JUAN GONZÁLEZ: We end today’s show with a major investigation into the jailed leader of Venezuela’s opposition movement, Leopoldo López. Last February, López turned himself in to authorities after they issued a warrant for his arrest for inciting violent anti-government protests that left more than 40 people dead. President Nicolás Maduro dismisses him as a criminal. But López’s supporters call him a political prisoner and accuse Maduro is silencing a voice of dissent.
AMY GOODMAN: In a new report in Foreign Policy, journalist Roberto Lovato draws on interviews, U.S. State Department cables released by WikiLeaks, archived video to profile López. His article is titled “The Making of Leopoldo López: A Closer Look at the Democratic Bona Fides of the Rock Star of Venezuela’s Opposition.” Roberto Lovato will join us in a minute, but first to a clip of Leopoldo López speaking in 2004, two years after the 2002 coup, which briefly ousted President Hugo Chávez from power.
LEOPOLDO LÓPEZ: [translated] We should be proud of April 11th. I don’t know if there’s someone who is not proud about April 11th, when we overthrew Chávez with a march. Now, on April 12th, it happened, and the history is there, and we will criticize, and we will see. But April 11 doesn’t put them in the swamp. We have to claim the 11th, the march of the 11th, the power of the people from the 11th, and that the man resigned on the 11th. He put his tail between his legs and left, and that is the reality.
AMY GOODMAN: That was Leopoldo López speaking in 2004.
For more, we go to San Francisco, California, to be joined by Roberto Lovato, author of this new profile of López.

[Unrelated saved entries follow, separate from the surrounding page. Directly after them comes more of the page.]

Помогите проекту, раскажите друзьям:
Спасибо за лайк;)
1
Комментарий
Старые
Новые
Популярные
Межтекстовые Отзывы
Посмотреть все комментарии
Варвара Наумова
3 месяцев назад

Roberto is a writer and visiting scholar at UC Berkeley Center for Latino Policy Research.
Welcome back to Democracy Now!, Roberto. Tell us why Leopoldo López is so significant.
ROBERTO LOVATO: Well, glad to be on the show again, Amy.
Leopoldo López is a unique phenomenon, I think, in Latin American political—recent Latin American political history, in terms of being someone who, on the one hand, Newsweek calls a “revolutionary who has it all” and, quote, someone who has, quote, “twinkling chocolate-colored eyes.” I’ve never seen in all my time covering social movements and revolutionary movements in Latin America—seen this kind of attention paid to a figure of an opposition movement in Latin America, a Latin America that, remember, has turned away from U.S. policy and from the U.S. And so, you have someone who’s called a revolutionary by Newsweek, who at the same time is unlike—you know, his movement, unlike most Latin American movements, is opposed to U.S. policy—is supported by U.S. policy, as versus opposed to it. The opposition in Venezuela gets U.S. funding, instead of being opposed by U.S. funding.
So, you know, last year, we saw a lot of violence. We also saw people killed. And one of the reasons that I undertook this story was that I noticed that there was a difference between what we saw last year, in terms of the immense awakening in Hollywood suddenly to Venezuela, from Jared Leto, Madonna, Cher tweeting and talking about the opposition and López, and what was actually on the streets, which was that there were 43 people killed. But you didn’t hear about the people that were Chavistas that were killed, people like a young man named Elvis Duran, 29-year-old cyclist, motorcyclist, who was beheaded by barbed wire put out by the opposition in Venezuela. So, I decided I wanted to look at the opposition. And I thought, “Well, what better way to look at the opposition than to look at one of its rising stars, its leader, Leopoldo López?”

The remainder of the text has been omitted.